Na verdade, tenho uma coisa a dizer sim: a publicidade continuará assim, como é e como está. Os clientes continuarão exigentes, a maioria continuará ignorante sobre o processo completo e teoricamente mais adequado para o melhor andamento dos trabalhos; e o atendimento continuará sendo o ‘chato’ que, por obrigação e nem sempre por conta própria, tentará equilibrar a relação cliente x agência; o planejamento continuará fuçando pesquisas e tendências tentando encontrar o melhor conceito e as melhores soluções de comunicação; o mídia continuará estudando o melhor custo x benefício dentro da enorme gama de plataformas existentes; as plataformas existentes continuarão existindo e aumentando; a criação e a arte continuarão reclamando de prazos, horários, do cliente, do atendimento, do café, do ar condicionado, da cadeira; e continuarão criando peças de acordo com os briefs sempre mal passados. E até quando isso continuará? Bom, não faço previsões deste tipo, mas garanto que até o final do calendário maia será assim. E não tem choro, nem vela, nem.
Então é por este motivo que eu não tenho motivo pra escrever um artigo. Será só mais um item pra você ler no meio de tantos outros. E servirá para nada, é só mais uma informação, é mais do mesmo.

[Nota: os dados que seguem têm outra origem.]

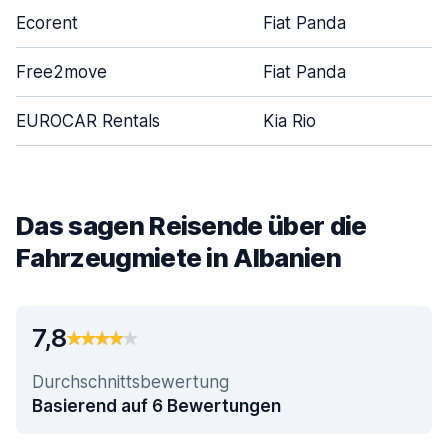
Ecorent
Fiat Panda
Free2move
Fiat Panda
EUROCAR Rentals
Kia Rio
Das sagen Reisende über die
Fahrzeugmiete in Albanien
7,8
Durchschnittsbewertung
Basierend auf 6 Bewertungen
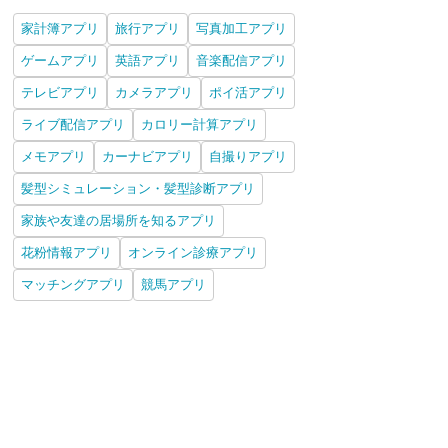
家計簿アプリ
旅行アプリ
写真加工アプリ
ゲームアプリ
英語アプリ
音楽配信アプリ
テレビアプリ
カメラアプリ
ポイ活アプリ
ライブ配信アプリ
カロリー計算アプリ
メモアプリ
カーナビアプリ
自撮りアプリ
髪型シミュレーション・髪型診断アプリ
家族や友達の居場所を知るアプリ
花粉情報アプリ
オンライン診療アプリ
マッチングアプリ
競馬アプリ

E digo isso porque você, leitor da Casa, é antenado. Você não precisa de mais do mesmo porque você já viu, já conhece, já leu, já sabe, já usou, tudo já! Você é mais rápido do que eu e muitos outros são mais rápidos que você, e por aí vai. Mas o que importa é que seu leitor de feeds, seu twitter, seu facebook, seu Orkut, seu canal no YouTube, seu delicious e tudo mais já te mostrou as coisas mais modernas e os pensamentos mais surpreendentes. Eu não preciso repeti-los e meus comentários não criarão coisas mais modernas e pensamentos mais surpreendentes.
No meio de toda essa atualização diária, senão horária do seu repertório de informações, algumas coisas foram selecionadas. Aquelas que mais te chamaram atenção. Vou citar três que garanto que estão no seu panteão de interesses:
1) Sustentabilidade: anúncios do Greenpeace, do WWF, artigos, novas tecnologias, soluções de marketing e administrativas que as empresas estão descobrindo e ‘adotando’, etc.

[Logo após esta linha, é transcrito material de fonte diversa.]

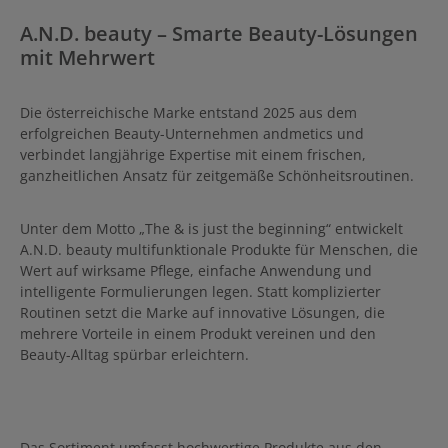
auflegen. Anschließend mit
einer schnellen Bewegung
A.N.D. beauty – Smarte Beauty-Lösungen
abziehen.
mit Mehrwert
Die österreichische Marke entstand 2025 aus dem
erfolgreichen Beauty-Unternehmen andmetics und
verbindet langjährige Expertise mit einem frischen,
ganzheitlichen Ansatz für zeitgemäße Schönheitsroutinen.
Unter dem Motto „The & is just the beginning“ entwickelt
A.N.D. beauty multifunktionale Produkte für Menschen, die
Wert auf wirksame Pflege, einfache Anwendung und
intelligente Formulierungen legen. Statt komplizierter
Routinen setzt die Marke auf innovative Lösungen, die
mehrere Vorteile in einem Produkt vereinen und den
Beauty-Alltag spürbar erleichtern.
Das Sortiment umfasst hochwertige Produkte aus den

2) Mídias: novas plataformas de mídia, novas tecnologias, utilização diferenciada e inusitada de meios tradicionais, etc.

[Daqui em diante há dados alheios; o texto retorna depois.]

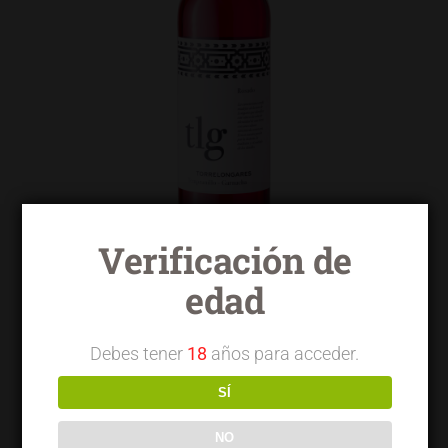
Verificación de
edad
Torrelongares rosado tempranillo garnacha
Debes tener
18
años para acceder.
SÍ
NO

3) Pessoas: comportamento, consumidor consciente, aumento de renda, problemas sociais, desejos de consumo, etc.
Estes assuntos eu garanto que não só te interessam como orbitam você todo dia. Ou vai me dizer que você nunca assinou uma petição do Greenpeace para salvar a Amazônia ou as baleias do Pacífico? Vai me dizer que você não leu tudo o que pôde sobre iPad, iPod, iPhone, iTunes e outras coisas menos relevantes que não começam com ‘i’? Vai me dizer também que você não twittou que o atendimento via chat da sua operadora de celular é péssimo e que você vai trocar de marca por causa disso? Afinal, você é um consumidor consciente que exige seus direitos e quer o melhor e o mais justo, não é?
Então, se há uma coisa para dizer neste artigo de hoje depois de tanto tempo sem dizer nada é: e daí? Você sabe tanta coisa e tudo está tão perto aí dos seus dedos, em tão poucos cliques e caracteres, e o que você realmente faz a cada dia que levanta da cama e que reflete todo esse conhecimento e informação que você adquire incessantemente?
Volte à imagem deste artigo e pense um pouco sobre ela. Você faz o que você diz? Você diz o que você faz? Ou você vive num jogo de contradição que eu resumo assim: critica o que faz, o que fazem, quem faz… e continua fazendo, faz todo dia e continuará fazendo a mesma coisa que você já costumava fazer. E aí? Qual é sua atitude?
Atualize a cabeça atualizando suas atitudes. Isso sim eu posso dizer, com máxima certeza, que mudará alguma coisa.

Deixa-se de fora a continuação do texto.